[TASK]: Report all lines below with the word "Polizeigitter".

(Saved entries)
-----
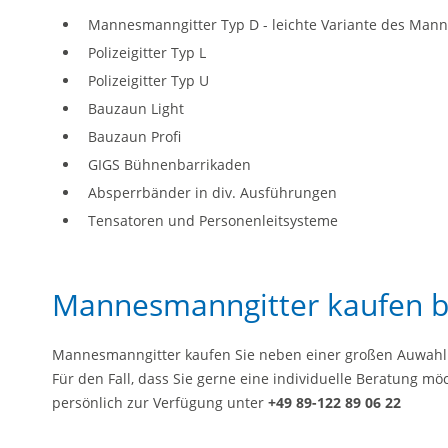
Mannesmanngitter Typ D - leichte Variante des Mann
Polizeigitter Typ L
Polizeigitter Typ U
Bauzaun Light
Bauzaun Profi
GIGS Bühnenbarrikaden
Absperrbänder in div. Ausführungen
Tensatoren und Personenleitsysteme
Mannesmanngitter kaufen b
Mannesmanngitter kaufen Sie neben einer großen Auwahl 
Für den Fall, dass Sie gerne eine individuelle Beratung m
persönlich zur Verfügung unter
+49 89-122 89 06 22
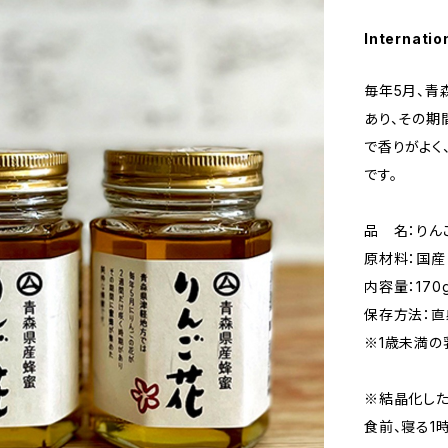
Internatio
毎年5月、青
あり、その期
で香りがよく
です。
品 名：りん
原材料：国産
内容量：170
保存方法：直
※1歳未満の
※結晶化した
食前、寝る1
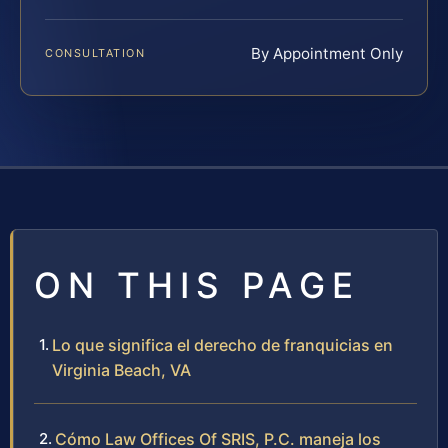
By Appointment Only
CONSULTATION
ON THIS PAGE
Lo que significa el derecho de franquicias en
Virginia Beach, VA
Cómo Law Offices Of SRIS, P.C. maneja los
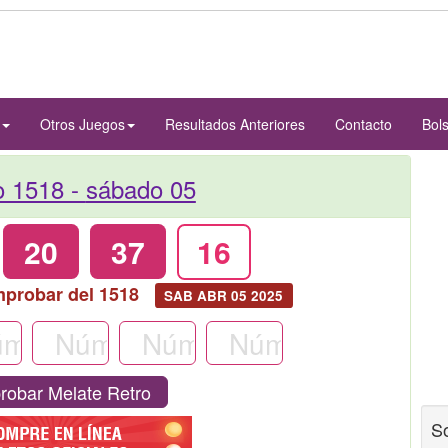
Otros Juegos
Resultados Anteriores
Contacto
Bol
o 1518 -
sábado 05
20
37
16
mprobar del 1518
SAB ABR 05 2025
obar Melate Retro
S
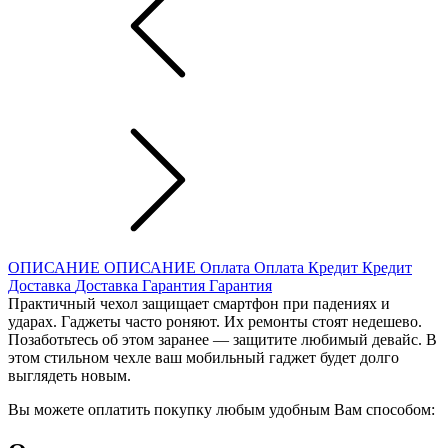
ОПИСАНИЕ
ОПИСАНИЕ
Оплата
Оплата
Кредит
Кредит
Доставка
Доставка
Гарантия
Гарантия
Практичный чехол защищает смартфон при падениях и
ударах. Гаджеты часто роняют. Их ремонты стоят недешево.
Позаботьтесь об этом заранее — защитите любимый девайс. В
этом стильном чехле ваш мобильный гаджет будет долго
выглядеть новым.
Вы можете оплатить покупку любым удобным Вам способом:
-----
[RESPONSE TO THE TASK]:
Polizeigitter Typ L
Polizeigitter Typ U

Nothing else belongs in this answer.